La videochiamata dell’assassino di Giogiò Cutolo dal carcere alla nonna è un caso: Nordio apre indagine

«Vi amo»; «Tutto passa»; «Un legame che durerà in eterno». Stavolta è la nonna del killer che, a 16 anni, impugnò una pistola e uccise l'innocente Giovanbattista Cutolo, "Giogiò" giovane musicista napoletano, la notte del 31 agosto 2023, a pubblicare sui social network videochiamate dal carcere col nipote, effettuate con Whatsapp. Il minore che nell'estate 2023 ha assassinato il 24enne per futili motivi, lo scorso anno è stato condannato dal Tribunale per i Minorenni 20 anni di reclusione.
Dopo aver visionato le immagini sui social, la mamma della vittima Daniela Di Maggio si è infuriata, sollevando il caso e chiedendo con forza interventi istituzionali: «In quelle immagini – ha detto – c'è il killer di mio figlio. La nonna mette in rete videochiamate dal carcere e le fa fare contemporaneamente all'altro nipote detenuto. Ci rendiamo conto dal carcere cosa esce in maniera irriverente contro le vittime e a favore dei carnefici? Dove andiamo a finire?».

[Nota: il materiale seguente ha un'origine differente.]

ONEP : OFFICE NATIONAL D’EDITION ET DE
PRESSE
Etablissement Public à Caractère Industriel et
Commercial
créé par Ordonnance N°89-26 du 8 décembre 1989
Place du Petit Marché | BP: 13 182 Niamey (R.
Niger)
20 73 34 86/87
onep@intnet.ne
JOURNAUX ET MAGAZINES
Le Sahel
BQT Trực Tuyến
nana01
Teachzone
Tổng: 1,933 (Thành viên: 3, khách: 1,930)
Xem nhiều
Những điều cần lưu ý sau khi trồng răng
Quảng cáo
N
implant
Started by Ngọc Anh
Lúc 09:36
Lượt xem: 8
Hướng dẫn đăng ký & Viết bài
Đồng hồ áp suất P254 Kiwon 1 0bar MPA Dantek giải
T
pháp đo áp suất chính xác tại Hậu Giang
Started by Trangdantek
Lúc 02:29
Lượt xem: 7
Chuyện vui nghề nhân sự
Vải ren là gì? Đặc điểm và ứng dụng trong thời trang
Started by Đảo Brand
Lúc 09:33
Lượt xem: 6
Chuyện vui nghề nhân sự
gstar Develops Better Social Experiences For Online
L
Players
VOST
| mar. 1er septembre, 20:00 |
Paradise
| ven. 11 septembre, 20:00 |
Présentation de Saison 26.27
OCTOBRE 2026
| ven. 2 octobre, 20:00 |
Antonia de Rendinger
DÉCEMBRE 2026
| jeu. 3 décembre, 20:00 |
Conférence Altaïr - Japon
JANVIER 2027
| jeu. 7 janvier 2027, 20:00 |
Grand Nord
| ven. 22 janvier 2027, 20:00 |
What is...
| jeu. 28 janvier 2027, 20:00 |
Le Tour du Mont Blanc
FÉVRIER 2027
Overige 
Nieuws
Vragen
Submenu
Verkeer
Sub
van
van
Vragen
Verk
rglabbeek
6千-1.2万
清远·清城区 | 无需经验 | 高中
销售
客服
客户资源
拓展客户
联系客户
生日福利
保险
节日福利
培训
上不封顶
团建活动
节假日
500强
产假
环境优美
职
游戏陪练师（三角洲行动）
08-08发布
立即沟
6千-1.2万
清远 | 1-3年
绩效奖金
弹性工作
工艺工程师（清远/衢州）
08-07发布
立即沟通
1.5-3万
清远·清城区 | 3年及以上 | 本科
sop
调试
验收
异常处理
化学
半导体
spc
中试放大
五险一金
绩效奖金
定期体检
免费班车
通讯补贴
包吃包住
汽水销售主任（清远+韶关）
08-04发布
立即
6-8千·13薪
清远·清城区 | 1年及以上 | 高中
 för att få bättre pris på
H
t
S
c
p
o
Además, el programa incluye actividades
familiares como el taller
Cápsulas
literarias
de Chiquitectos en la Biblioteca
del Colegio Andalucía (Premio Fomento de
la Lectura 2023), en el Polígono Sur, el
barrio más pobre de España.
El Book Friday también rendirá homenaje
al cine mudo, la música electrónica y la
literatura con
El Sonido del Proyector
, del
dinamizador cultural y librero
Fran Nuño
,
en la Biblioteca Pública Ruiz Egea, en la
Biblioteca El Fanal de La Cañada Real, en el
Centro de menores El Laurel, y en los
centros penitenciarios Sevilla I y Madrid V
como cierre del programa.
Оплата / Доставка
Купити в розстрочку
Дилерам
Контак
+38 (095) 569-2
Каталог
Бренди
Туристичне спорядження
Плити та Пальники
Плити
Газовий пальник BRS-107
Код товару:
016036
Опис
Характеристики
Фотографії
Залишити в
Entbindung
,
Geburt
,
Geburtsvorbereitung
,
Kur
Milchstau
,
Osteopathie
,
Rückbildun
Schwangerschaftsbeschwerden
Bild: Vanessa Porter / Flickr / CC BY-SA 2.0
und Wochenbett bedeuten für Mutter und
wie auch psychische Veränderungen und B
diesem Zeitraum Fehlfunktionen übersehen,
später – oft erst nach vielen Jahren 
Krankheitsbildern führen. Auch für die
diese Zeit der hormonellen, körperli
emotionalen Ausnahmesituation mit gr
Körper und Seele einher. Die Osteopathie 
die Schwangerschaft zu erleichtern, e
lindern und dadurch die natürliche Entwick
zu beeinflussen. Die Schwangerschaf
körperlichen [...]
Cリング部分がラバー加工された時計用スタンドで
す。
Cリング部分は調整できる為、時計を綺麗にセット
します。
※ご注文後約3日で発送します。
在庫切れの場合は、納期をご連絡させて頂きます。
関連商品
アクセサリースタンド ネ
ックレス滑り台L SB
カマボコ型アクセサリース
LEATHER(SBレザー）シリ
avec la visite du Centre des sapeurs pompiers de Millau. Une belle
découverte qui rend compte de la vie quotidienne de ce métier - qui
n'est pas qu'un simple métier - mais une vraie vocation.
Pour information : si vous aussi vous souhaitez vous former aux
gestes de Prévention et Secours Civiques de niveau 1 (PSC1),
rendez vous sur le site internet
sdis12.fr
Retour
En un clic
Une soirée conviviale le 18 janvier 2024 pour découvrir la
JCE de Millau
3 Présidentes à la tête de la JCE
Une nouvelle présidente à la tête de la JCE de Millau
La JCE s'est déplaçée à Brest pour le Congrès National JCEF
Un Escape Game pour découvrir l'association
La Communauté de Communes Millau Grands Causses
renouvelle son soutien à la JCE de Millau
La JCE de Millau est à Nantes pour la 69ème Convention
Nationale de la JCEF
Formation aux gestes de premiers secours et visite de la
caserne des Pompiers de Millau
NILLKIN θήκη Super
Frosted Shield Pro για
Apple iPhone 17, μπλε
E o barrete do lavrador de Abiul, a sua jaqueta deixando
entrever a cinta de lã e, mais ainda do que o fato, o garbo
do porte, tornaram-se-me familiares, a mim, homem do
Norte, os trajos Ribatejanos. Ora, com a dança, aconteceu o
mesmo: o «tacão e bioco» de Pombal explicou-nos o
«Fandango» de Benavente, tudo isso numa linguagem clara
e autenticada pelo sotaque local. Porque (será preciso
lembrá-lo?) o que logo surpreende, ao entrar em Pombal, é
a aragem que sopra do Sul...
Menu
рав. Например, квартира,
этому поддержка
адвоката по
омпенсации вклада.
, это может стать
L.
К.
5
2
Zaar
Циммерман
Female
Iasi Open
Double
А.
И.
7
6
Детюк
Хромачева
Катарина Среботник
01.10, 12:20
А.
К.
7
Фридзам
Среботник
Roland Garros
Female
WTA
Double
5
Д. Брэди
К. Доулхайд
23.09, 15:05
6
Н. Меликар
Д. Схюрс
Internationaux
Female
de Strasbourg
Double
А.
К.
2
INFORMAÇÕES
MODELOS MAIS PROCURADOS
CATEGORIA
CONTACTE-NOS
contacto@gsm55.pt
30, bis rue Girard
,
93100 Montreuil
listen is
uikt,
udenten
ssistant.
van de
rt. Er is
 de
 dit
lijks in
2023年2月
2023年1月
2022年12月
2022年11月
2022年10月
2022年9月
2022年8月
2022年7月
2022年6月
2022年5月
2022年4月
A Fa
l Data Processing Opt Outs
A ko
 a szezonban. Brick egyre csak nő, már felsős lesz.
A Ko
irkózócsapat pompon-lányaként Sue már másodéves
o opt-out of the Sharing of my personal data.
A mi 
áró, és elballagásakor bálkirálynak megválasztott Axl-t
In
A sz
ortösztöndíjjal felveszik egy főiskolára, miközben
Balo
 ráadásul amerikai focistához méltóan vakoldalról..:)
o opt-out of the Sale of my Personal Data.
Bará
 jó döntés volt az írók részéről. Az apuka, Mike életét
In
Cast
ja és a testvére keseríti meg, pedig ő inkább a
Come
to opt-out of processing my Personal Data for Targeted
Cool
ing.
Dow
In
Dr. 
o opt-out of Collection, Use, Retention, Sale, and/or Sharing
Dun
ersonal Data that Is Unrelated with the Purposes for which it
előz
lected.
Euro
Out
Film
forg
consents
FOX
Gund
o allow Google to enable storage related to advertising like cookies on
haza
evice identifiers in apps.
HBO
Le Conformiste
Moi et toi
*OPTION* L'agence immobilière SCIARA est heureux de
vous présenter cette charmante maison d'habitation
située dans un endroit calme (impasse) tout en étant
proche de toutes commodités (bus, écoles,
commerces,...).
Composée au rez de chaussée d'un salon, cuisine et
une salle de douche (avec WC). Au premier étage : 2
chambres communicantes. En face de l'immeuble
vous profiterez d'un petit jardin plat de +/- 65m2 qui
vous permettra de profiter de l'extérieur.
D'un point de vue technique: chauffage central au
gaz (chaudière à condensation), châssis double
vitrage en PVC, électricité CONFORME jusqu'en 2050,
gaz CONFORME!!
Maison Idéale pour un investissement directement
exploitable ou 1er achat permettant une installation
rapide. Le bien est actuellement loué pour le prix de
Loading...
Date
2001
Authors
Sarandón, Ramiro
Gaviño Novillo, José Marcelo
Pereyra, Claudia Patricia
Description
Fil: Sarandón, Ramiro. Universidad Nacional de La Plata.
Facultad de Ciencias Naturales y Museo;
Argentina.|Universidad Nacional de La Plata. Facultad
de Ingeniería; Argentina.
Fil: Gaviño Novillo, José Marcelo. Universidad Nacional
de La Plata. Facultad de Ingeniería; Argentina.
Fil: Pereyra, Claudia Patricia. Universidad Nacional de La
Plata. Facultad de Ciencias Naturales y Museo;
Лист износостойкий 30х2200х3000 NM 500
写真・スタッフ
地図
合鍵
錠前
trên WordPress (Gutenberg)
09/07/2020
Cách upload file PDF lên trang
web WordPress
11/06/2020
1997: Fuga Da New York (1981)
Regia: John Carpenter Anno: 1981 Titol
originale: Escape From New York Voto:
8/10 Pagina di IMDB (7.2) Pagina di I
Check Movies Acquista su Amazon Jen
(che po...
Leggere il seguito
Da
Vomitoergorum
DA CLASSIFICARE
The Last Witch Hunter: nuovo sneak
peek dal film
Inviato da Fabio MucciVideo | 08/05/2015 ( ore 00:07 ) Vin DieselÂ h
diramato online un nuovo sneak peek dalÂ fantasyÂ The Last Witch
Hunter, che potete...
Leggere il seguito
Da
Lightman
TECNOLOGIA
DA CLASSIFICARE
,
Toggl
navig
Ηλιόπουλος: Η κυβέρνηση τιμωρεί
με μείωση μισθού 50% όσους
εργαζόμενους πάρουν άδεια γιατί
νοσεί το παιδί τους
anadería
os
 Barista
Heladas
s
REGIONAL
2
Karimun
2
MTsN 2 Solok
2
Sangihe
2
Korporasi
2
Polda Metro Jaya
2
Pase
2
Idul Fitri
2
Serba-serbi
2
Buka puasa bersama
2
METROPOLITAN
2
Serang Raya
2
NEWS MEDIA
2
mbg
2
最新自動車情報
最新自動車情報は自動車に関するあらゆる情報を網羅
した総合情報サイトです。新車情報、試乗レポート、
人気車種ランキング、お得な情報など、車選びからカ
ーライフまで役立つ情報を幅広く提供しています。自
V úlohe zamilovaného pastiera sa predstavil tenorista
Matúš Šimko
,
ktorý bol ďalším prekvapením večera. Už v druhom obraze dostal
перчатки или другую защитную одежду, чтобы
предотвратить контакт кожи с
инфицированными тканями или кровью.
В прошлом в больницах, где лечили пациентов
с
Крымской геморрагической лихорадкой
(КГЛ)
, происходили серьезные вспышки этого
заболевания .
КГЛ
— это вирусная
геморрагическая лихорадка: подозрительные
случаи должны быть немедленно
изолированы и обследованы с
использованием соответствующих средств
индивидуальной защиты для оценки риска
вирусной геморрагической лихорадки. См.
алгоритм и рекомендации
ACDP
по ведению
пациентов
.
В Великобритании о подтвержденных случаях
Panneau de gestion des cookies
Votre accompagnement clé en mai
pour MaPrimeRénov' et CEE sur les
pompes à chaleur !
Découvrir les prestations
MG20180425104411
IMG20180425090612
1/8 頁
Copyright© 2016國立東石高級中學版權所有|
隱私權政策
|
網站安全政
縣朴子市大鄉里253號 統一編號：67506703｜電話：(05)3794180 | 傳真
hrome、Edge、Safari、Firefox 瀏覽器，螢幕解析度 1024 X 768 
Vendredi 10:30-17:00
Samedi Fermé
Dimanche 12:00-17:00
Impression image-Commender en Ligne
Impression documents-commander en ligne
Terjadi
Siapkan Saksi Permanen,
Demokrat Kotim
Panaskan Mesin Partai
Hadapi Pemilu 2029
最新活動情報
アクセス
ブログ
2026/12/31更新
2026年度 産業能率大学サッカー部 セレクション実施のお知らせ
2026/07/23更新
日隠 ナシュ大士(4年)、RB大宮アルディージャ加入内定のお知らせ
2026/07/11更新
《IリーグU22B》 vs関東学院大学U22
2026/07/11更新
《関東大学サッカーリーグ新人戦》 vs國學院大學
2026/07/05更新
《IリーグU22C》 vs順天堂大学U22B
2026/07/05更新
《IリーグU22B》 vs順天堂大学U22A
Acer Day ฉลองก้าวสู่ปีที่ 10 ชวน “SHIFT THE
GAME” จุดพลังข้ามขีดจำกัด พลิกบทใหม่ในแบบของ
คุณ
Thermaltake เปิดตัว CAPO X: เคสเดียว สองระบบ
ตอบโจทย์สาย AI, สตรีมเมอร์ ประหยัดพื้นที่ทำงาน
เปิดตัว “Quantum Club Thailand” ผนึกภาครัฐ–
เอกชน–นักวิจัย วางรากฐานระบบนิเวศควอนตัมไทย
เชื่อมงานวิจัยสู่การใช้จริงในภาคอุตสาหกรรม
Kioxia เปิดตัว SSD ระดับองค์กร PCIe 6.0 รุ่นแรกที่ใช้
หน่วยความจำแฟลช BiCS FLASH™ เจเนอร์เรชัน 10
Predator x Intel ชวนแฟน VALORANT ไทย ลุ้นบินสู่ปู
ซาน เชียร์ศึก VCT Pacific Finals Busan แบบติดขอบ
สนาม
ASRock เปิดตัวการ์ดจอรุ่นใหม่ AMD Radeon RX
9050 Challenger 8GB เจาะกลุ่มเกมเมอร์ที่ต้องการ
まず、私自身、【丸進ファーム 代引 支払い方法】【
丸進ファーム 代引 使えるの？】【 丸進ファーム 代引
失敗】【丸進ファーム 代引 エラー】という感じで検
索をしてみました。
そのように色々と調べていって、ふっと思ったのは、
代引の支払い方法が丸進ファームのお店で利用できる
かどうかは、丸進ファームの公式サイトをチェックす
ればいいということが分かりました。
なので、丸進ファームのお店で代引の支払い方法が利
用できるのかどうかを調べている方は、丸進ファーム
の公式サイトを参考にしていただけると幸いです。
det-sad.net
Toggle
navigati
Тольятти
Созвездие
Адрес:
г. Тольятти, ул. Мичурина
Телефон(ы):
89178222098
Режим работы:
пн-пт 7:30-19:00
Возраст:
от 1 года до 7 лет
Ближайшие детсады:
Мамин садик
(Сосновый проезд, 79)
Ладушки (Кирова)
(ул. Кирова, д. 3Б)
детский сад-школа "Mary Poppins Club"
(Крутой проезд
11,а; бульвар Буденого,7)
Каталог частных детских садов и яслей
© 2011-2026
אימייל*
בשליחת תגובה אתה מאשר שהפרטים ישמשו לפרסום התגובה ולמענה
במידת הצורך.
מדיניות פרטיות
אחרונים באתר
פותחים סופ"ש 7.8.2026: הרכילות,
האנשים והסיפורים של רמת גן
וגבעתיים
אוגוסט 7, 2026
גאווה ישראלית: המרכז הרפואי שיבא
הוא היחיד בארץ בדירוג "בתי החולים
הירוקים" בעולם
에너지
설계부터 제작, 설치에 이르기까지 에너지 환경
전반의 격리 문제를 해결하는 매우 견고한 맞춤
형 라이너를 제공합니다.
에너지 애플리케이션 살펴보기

Ieri, dopo la bufera mediatica conseguente la denuncia del fatto, il ministro della Giustizia Carlo Nordio ha annunciato provvedimenti:
Con riferimento alla videochiamata fatta alla nonna dal killer del giovane musicista napoletano Giogiò Cutolo, immediatamente diventata virale sui social, il ministro Nordio ha chiesto riscontri in sede amministrativa per accertare se le immagini e le riprese diffuse sui social siano state effettuate dalla Casa circondariale di Catanzaro, nel corso del colloquio a distanza con i familiari del detenuto.

Colloqui Whatsapp autorizzati, vietata registrazione e diffusione social
Il Ministero della Giustizia spiega: «Effettivamente risultano regolarmente autorizzati videochiamate e colloqui tramite l'applicativo Whatsapp tra il detenuto e i familiari; pertanto, la Direzione ha prontamente segnalato alla locale Procura nonché al magistrato di Sorveglianza, per quanto di rispettiva competenza, la vicenda in relazione sia alla diffusione illecita del video sia alle modalità fraudolente di captazione del colloquio, che in ogni caso non poteva essere registrato dagli interlocutori».